Zdzisław Stelmaszuk (born May 23, 1936, in Przegaliny Duże) is a Polish military commander, Major General of the Polish Armed Forces, engineer, Doctor of Military Sciences, Head of the Military Engineering Corps of the Ministry of National Defense, Chief of the General Staff of the Polish Armed Forces (1990–1992).

==Biography==
He began his military service in 1954 as a cadet at the Higher Military Engineering Officers' School in Wrocław. He was promoted to second lieutenant in 1957. After promotion, he became commander of a sapper platoon in the 9th Regiment of the Internal Security Corps. From 1959 to 1960, he served as platoon commander in the Higher Military Engineering Officers' School. From 1960 to 1962, he commanded a sapper company in the 9th Regiment of the Internal Security Corps.
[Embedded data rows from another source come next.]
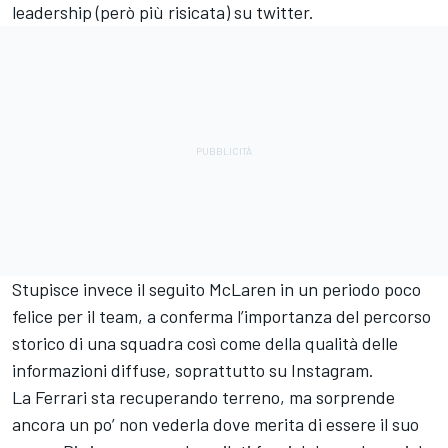
leadership (però più risicata) su twitter.
Stupisce invece il seguito McLaren in un periodo poco
felice per il team, a conferma l’importanza del percorso
storico di una squadra così come della qualità delle
informazioni diffuse, soprattutto su Instagram.
La Ferrari sta recuperando terreno, ma sorprende
ancora un po’ non vederla dove merita di essere il suo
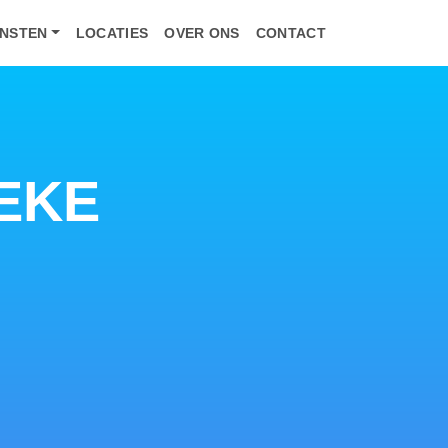
ENSTEN
LOCATIES
OVER ONS
CONTACT
EKE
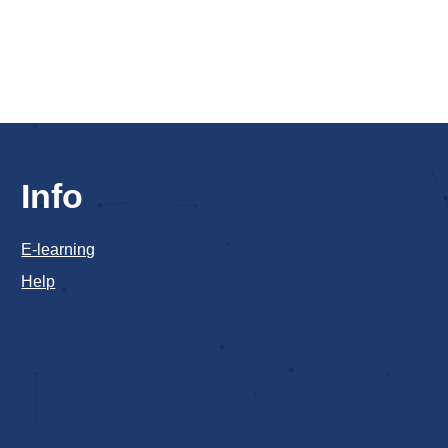
Info
E-learning
Help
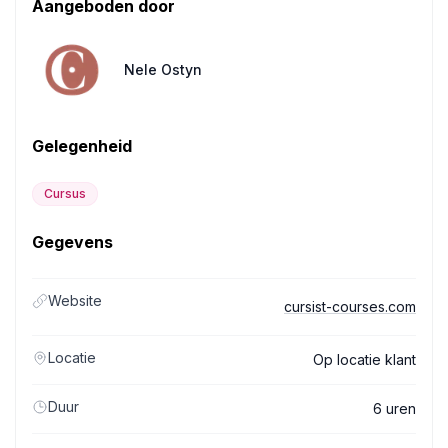
Aangeboden door
Nele Ostyn
Gelegenheid
Cursus
Gegevens
Website
cursist-courses.com
Locatie
Op locatie klant
Duur
6 uren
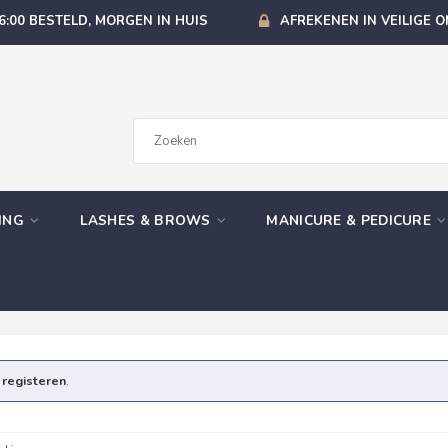
6:00 BESTELD, MORGEN IN HUIS
AFREKENEN IN VEILIGE 
GING
LASHES & BROWS
MANICURE & PEDICURE
e
registeren
.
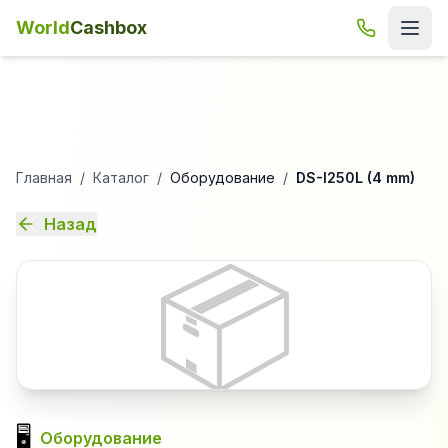
World
Cashbox
Главная
/
Каталог
/
Оборудование
/
DS-I250L (4 mm)
Назад
📦
🖥️
Оборудование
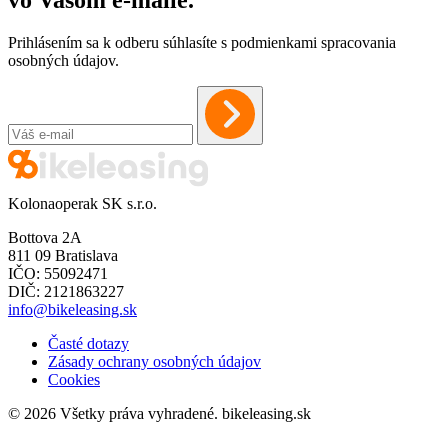
Prihlásením sa k odberu súhlasíte s podmienkami spracovania
osobných údajov.
Kolonaoperak SK s.r.o.
Bottova 2A
811 09 Bratislava
IČO: 55092471
DIČ: 2121863227
info@bikeleasing.sk
Časté dotazy
Zásady ochrany osobných údajov
Cookies
© 2026 Všetky práva vyhradené.
bikeleasing.sk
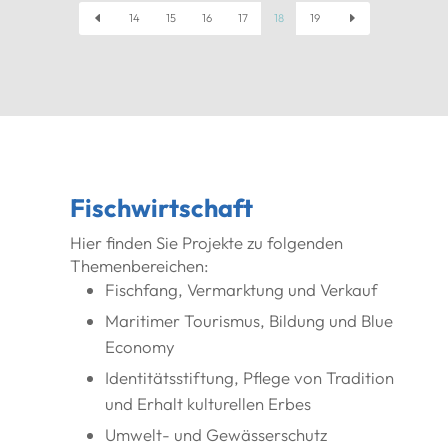
D
E
14
15
16
17
18
19
Fischwirtschaft
Hier finden Sie Projekte zu folgenden
Themenbereichen:
Fischfang, Vermarktung und Verkauf
Maritimer Tourismus, Bildung und Blue
Economy
Identitätsstiftung, Pflege von Tradition
und Erhalt kulturellen Erbes
Umwelt- und Gewässerschutz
After graduating from the Military University of Technology in 1966, he completed his studies at the Military University of Technology with the rank of captain, he was assistant commander of the bridge construction battalion in the 5th Engineer Brigade in Szczecin, and then commander of the engineer battalion in the 5th Engineer Brigade until 1968. For four years, he was commander of the divisional engineer battalion of the 7th Airborne Division. From 1972 to 1974, he was commander of the 9th Pontoon Regiment in Chełmno. The regiment earned the title of leading unit in the engineering forces.

After graduating from the Voroshilov Academy of the General Staff of the Soviet Armed Forces in Moscow in 1976, he became commander of the 5th Engineer Brigade. From 1978, he was head of the Engineering Troops of the Warsaw Military District, and later deputy and head of the Engineering Troops of the Ministry of National Defense.

In 1987, he became deputy chief of the General Staff for Operations. From September 1989 to September 1990, he was commander of the Warsaw Military District. From April 1990 to 1992, he served as Chief of the General Staff of the Polish Armed Forces. He initiated the first contacts with NATO and reorganized the General Staff of the Polish Armed Forces.

For the next year, he remained at the disposal of the Minister of National Defense. From 1993 to 1994, he served as an advisor to the Advisory Team of the Minister of National Defense. He retired from professional military service on October 7, 1994. He lives in Warsaw.